Among many blessings citizens of the Twin Cities have to be thankful for is the wealth of regular (weekly, monthly, yearly and every so often) electronic, improvised and experimental music series happening here. Some, like the Tuesday Series, whose origin dates back to a time where local music history blends with myth, have changed venues a number of times and featured countless local, national and international talents. Others, like the fledgling Try This, foster new talents as they quickly gain their own bearings. Honoring a longstanding tradition of musical excellence and innovation, these regular events and the people and places responsible for them, carry forth the ancestral spirit of regular events that took place at now dormant musical hot spots like Gus Lucky's, Sursumcorda and the Church.
Another series of note is held on the last Sunday of every month at Acadia Cafe and is organized by the Minneapolis Free Music Society. I asked co-curator and longtime fellow MFMS member Danny Sigelman some questions about the series and the collective that puts it together. This is the first in what I hope to be a number of features on the unique series that help make the Twin Cities music community one of the most vibrant in the world.

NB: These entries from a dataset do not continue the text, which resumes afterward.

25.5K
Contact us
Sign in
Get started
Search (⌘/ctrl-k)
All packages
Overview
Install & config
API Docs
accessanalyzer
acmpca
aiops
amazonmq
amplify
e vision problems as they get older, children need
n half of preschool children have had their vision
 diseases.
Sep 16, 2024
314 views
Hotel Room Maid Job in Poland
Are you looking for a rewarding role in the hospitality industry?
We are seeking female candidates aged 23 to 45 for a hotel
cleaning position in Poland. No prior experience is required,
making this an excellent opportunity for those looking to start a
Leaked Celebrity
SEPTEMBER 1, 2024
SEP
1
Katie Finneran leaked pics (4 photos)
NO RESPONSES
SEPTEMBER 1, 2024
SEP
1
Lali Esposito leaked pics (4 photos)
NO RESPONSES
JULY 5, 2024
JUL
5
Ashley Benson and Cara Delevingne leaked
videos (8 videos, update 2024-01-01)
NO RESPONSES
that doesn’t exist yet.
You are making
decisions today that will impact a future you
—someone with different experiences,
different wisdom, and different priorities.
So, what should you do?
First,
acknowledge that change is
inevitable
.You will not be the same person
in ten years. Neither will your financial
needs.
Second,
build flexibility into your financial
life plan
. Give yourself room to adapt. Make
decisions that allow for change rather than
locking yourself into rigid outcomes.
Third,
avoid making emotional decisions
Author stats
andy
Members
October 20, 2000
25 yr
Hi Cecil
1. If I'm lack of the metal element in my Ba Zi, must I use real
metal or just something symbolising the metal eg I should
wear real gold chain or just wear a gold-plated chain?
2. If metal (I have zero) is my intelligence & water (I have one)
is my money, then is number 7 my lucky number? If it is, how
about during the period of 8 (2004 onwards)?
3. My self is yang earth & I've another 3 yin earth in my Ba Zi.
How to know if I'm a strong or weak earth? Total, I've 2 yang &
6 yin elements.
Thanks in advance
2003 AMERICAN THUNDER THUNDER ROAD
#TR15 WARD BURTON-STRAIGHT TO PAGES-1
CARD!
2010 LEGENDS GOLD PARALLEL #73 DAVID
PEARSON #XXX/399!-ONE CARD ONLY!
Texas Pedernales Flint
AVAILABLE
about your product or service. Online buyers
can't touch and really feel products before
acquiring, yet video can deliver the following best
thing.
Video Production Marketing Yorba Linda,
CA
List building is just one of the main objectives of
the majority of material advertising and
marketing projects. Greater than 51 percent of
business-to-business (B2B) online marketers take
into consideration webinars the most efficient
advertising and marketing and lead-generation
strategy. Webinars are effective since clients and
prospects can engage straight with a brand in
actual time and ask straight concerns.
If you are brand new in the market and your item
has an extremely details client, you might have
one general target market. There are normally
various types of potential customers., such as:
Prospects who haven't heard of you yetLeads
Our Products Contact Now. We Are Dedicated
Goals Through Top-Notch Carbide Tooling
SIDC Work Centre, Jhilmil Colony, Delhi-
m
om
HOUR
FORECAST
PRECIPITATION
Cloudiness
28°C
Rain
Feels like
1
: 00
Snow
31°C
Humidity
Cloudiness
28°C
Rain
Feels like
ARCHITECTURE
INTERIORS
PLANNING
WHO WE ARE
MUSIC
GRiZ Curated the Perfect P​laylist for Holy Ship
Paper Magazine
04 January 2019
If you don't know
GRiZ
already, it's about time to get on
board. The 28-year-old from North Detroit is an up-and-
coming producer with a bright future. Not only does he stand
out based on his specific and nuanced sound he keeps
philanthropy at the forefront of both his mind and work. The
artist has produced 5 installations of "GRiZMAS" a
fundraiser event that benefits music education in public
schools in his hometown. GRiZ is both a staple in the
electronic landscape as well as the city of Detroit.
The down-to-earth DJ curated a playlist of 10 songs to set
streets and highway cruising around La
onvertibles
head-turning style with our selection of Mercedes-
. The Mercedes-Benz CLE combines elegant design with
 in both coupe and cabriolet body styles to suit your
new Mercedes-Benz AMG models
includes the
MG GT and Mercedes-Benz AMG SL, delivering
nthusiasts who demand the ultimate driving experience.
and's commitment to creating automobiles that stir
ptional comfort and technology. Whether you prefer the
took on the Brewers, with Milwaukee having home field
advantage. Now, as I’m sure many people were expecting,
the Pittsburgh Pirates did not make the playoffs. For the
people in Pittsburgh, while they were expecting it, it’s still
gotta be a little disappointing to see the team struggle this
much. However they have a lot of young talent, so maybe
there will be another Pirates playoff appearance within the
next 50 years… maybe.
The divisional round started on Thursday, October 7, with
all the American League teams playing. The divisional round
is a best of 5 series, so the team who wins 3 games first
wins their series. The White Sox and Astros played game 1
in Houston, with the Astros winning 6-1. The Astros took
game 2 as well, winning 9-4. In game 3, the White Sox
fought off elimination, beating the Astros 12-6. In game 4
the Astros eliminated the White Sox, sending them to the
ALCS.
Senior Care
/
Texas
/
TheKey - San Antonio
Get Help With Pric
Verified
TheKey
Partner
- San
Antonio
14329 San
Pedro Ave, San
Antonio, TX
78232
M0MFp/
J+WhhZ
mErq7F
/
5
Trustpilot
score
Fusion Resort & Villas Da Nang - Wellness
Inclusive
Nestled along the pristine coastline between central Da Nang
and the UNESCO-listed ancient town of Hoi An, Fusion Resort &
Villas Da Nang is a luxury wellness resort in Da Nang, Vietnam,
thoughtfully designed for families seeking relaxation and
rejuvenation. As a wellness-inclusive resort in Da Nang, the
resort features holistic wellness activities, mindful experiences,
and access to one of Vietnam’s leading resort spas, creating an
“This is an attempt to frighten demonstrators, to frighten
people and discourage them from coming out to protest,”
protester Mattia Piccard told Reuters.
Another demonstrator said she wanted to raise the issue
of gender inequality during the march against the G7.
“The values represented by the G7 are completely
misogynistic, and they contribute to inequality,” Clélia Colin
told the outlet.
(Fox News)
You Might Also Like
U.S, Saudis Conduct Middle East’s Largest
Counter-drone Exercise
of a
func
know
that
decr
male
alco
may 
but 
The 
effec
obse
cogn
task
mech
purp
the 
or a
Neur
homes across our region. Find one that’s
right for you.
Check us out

What is your series called?
The series has been called "Minneapolis Free Music Society." For variety we have started calling it "Minneapolis Free Music Society presents..." so that it's not just MFMS as a group but some of the groups affiliated with MFMS. I learned that in a branding seminar.
How often and where does your series take place?
We have been well received and are most comfortable at the Acadia Cafe on the West Bank. We now hold the 4th Sunday of every month.

How long have you been doing your series?
I think things really got rolling playing gigs and recording for the Minneapolis Free Music Society in 2008. At the time the people who would eventually become part of the collective had separate groups; I was doing my Self Sound Orchestra project, there was Northern Cargo who were doing similar things, Samosa and Fly Rich and people like Edward Schneider, Joseph Damman and Wendy Ultan were bouncing betweem several of the bands. So the idea to further blur the group identities into one big wash of players and potential collaborators was probably inevitable. We were blessed by recording wizard Brian Susko when he moved to town around that time too as he became the most willing to start documenting what was happening which really helped things get going.
What compelled you to start your series?
I actually can't take credit for starting MFMS. That would go to Jaime Paul Lamb who really came up with the name and idea and started organizing gigs with some of the musicians involved. He was a part of Northern Cargo and started playing with me in Self Sound Orchestra. We really hit things off and he was very aggressive in getting disparate people together. In the underground or experimental music scene there are very different and distinct camps of players but Jaime is the rare kind of cat that can connect with just about anybody and persuade them to take a shot at it. Incidentally most of the core players from then including Jaime have since moved out of town leaving it up to myself and Jospeh Damman who has kept MFMS going to further the tradition of what we're all about and expand from there.
What is unique about your series?
I guess what I find most unique about it is the ease with which people are able to collaborate. Since I have come back to town I am playing with different people that I hadn't before and new ideas and different groups are coming out of the series. Things have come full circle in a way as disparate groups have come together to form the collective and are now splintering off into new groups and ensembles that are doing their own things. That's pretty exciting. I want to get more people involved now and start to combine other disciplines involved now; ie: poetry, acting, visuals or juggling, whatever.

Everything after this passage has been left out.